It took about 15 minutes to figure it out.
Maybe go out to a restaurant? Better than moping around at home.
Or Perhaps, we should drive up the coast to Portland and stay at a B&B for a couple of days. Had to be good restaurants there. Quaint coiffed Portland looked like a fun town, when we’d bicycled through.
Then again as long we were heading north, why stop there? Montreal beckoned.
Montreal is the real deal.
Sharon ever the practical one, “Montreal, late November. No thanks. Too cold”
Hmmm. This can be solved. Wrong direction.
****
It was pushing 90 degrees when we landed a few weeks later in Key West. We had our sunglasses on when we walked from our plane to the terminal.
This was the end of the line. As far south as you can get in the USA.

An island 100 miles out in Gulf of Mexico. Today connected by bridges to the mainland, but it wasn’t always so. Nor was it always the party town it is today. Lots of history beneath today’s picturesquely vulgar veneer.
But you wouldn’t know it, waiting for your luggage in Key West International Airport, next to the Jimmy Buffett-esque rum bar.
Curry Mansion
A short taxi ride later we were standing out front of the Curry Mansion. Our home away from home for the next 5 days.

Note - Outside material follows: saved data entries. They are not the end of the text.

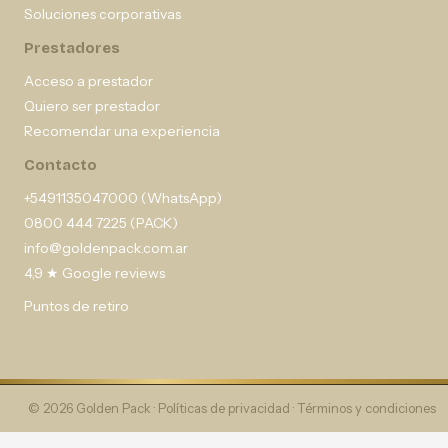
Soluciones corporativas
Prestadores
Acceso a prestador
Quiero ser prestador
Recomendar una experiencia
Contacto
+5491135047000 (WhatsApp)
0800 444 7225 (PACK)
info@goldenpack.com.ar
4,9 ★ Google reviews
Puntos de retiro
© 2026 Golden Pack ·
Políticas de privacidad
·
Términos y condiciones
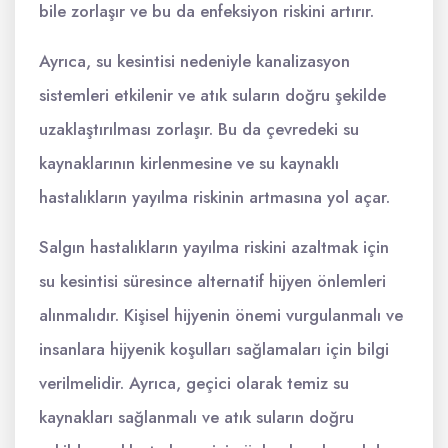
bile zorlaşır ve bu da enfeksiyon riskini artırır.
Ayrıca, su kesintisi nedeniyle kanalizasyon
sistemleri etkilenir ve atık suların doğru şekilde
uzaklaştırılması zorlaşır. Bu da çevredeki su
kaynaklarının kirlenmesine ve su kaynaklı
hastalıkların yayılma riskinin artmasına yol açar.
Salgın hastalıkların yayılma riskini azaltmak için
su kesintisi süresince alternatif hijyen önlemleri
alınmalıdır. Kişisel hijyenin önemi vurgulanmalı ve
insanlara hijyenik koşulları sağlamaları için bilgi
verilmelidir. Ayrıca, geçici olarak temiz su
kaynakları sağlanmalı ve atık suların doğru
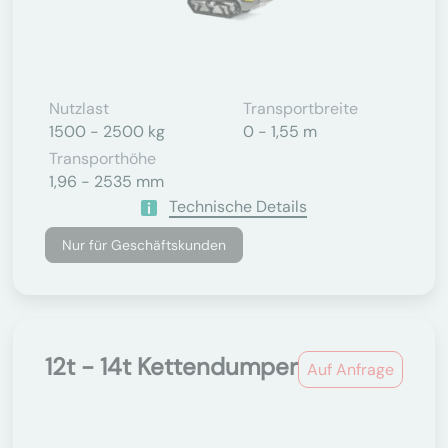
Nutzlast
Transportbreite
1500 - 2500 kg
0 - 1,55 m
Transporthöhe
1,96 - 2535 mm
Technische Details
Nur für Geschäftskunden
12t - 14t Kettendumper
Auf Anfrage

A piece of Key West History listed on the National Register of Historic Places.
A mail-order Georgian Revival mansion built in the early 1900s by Milton Curry on a site homesteaded by his father William Curry in the mid 1800s.
William Curry was born in the Bahamas to parents of Scottish descent. Which made him a Conch, or white Bahamian immigrant when he arrived in Key West as a penniless 15 old. He died, a patriarch, fabulously wealthy, the richest man in Florida.

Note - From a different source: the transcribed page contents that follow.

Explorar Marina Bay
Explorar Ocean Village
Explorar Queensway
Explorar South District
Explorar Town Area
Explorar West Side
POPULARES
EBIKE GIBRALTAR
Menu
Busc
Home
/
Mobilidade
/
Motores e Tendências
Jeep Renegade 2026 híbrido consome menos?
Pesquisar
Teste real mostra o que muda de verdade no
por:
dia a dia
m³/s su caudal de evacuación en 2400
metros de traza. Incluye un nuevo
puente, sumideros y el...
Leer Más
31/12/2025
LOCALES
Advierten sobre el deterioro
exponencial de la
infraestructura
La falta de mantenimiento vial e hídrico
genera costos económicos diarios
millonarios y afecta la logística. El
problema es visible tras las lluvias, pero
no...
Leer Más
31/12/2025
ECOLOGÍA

William Curry had two homes on the site. His son Milton, one.
The first building on the site was William Curry’s homestead, which was completely carried off to the sea in the Hurricane of 1846. This was one bad-assed hurricane, Category 5, as nasty as they come. 150+ mph winds and a storm surge to match.
The winds were so strong that the ground in the public cemetery blew away, along with the bodies that had been buried there. One witness described the scene: “The dead were scattered through the forest, many of them lodged in trees.”
As the storm surge swept though the town, folks were forced to swim through flying debris and floodwaters to make their way to what higher ground there was. Even there at 17 feet above sea level, waves threatened to push them off.
No one knows how William Curry survived the hurricane but he did. No doubt it didn’t hurt to be a street smart guy who knew the sea.
Judging by the mansion that replaced the homestead, Curry’s business interests not only survived the hurricane, but flourished. Curry’s empire was built on merchandising, wrecking, and shipbuilding.
Boatloads of stuff needed to replaced. Curry owned the stores that sold them.
Ships had been wrecked. Curry owned the salvage companies.
The lost ships needed to be replaced. Curry owned the shipyards.
After the hurricane, the Curry homestead was replaced by a mansion. Photo below

W. Curry died in 1896, and left each of his 7 surviving children the $$ to build their own mansions. All of which survive to this day.
He left his son Milton his home. Which in short order Milton tore down for his own mansion, which over time has morphed into the Amsterdam Curry Inn of 2022.
The house had fallen on hard times when the Amsterdams rescued it in 1973 and began their labor-of-love restoration.
Today it has the look and feel of a home of the Key West upper crust of over a century ago with furnishings to match.

Not bad, with lavish detailing, ornate fireplaces, a carved wood staircase, and a Tiffany window. But truth-be-told, I might just prefer the house Milton tore down.
To Milton Curry’s credit he integrated the his father’s cook hearth into his home design.
I got a close look at this hearth on my way back from the walk-in cooler at happy hour by the pool. Beer on tap was Budweiser, a bit generic for my tastes. Sympathy got me a Founders from the stash of beer left behind by other guests.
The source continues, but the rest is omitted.